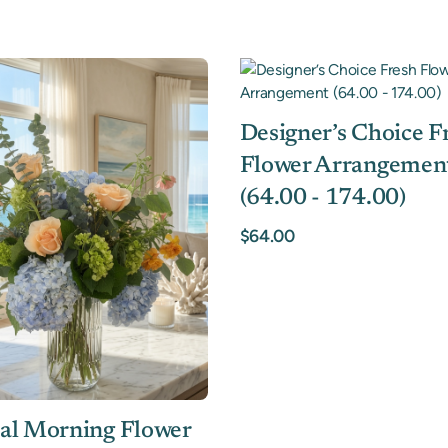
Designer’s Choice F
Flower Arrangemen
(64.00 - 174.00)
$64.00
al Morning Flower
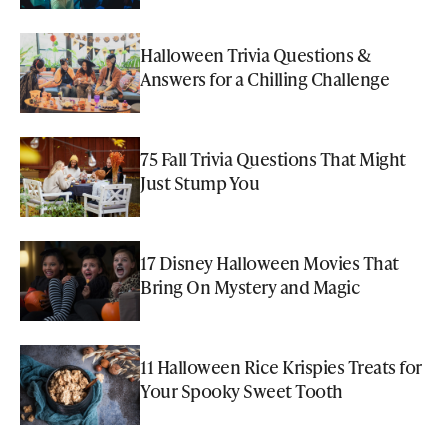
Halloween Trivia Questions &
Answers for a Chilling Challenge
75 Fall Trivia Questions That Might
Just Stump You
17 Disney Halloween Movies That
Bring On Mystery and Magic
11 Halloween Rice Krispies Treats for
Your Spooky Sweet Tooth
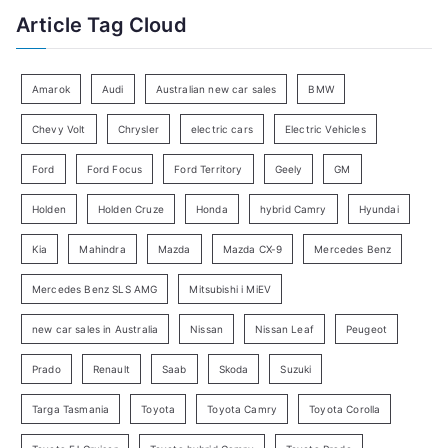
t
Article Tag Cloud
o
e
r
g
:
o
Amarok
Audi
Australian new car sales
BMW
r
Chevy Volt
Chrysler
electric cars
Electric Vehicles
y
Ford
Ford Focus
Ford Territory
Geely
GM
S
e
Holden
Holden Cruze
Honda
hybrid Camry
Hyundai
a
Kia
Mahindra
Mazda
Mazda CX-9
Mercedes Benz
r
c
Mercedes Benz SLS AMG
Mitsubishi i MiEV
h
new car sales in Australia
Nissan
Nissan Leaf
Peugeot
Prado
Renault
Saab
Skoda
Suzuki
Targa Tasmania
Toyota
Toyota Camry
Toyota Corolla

------------------------------------

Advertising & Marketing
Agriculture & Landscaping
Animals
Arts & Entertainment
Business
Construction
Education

------------------------------------

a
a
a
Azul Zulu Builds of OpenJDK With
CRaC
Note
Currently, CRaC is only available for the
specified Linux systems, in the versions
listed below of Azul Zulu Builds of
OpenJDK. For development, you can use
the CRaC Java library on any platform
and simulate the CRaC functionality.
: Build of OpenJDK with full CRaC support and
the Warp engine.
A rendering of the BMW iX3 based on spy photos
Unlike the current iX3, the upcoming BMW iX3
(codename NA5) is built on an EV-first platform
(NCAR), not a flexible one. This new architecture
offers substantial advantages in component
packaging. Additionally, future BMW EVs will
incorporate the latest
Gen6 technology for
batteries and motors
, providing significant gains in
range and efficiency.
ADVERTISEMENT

------------------------------------

◆ Work request ◆
Here the output must be the lines above from the line with "Electric Vehicles" to the line with "Nissan Leaf", both included, duplicated word for word and nothing else.

◆ Output of the task ◆
Electric Vehicles
y
Ford
Ford Focus
Ford Territory
Geely
GM
S
e
Holden
Holden Cruze
Honda
hybrid Camry
Hyundai
a
Kia
Mahindra
Mazda
Mazda CX-9
Mercedes Benz
r
c
Mercedes Benz SLS AMG
Mitsubishi i MiEV
h
new car sales in Australia
Nissan
Nissan Leaf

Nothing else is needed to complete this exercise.